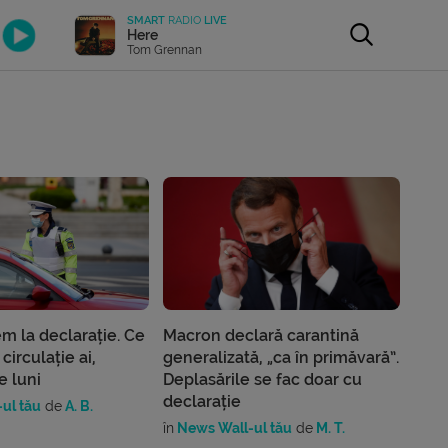
SMART
RADIO
LIVE
Here
Tom Grennan
m la declarație. Ce
Macron declară carantină
 circulație ai,
generalizată, „ca în primăvară”.
e luni
Deplasările se fac doar cu
declarație
ul tău
de
A. B.
în
News Wall-ul tău
de
M. T.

===

— Work to complete —
Could you print all of the entries above exactly as written, minus the pictures?

— Answer area —
SMART
RADIO
LIVE
Here
Tom Grennan
m la declarație. Ce
Macron declară carantină
 circulație ai,
generalizată, „ca în primăvară”.
e luni
Deplasările se fac doar cu
declarație
ul tău
de
A. B.
în
News Wall-ul tău
de
M. T.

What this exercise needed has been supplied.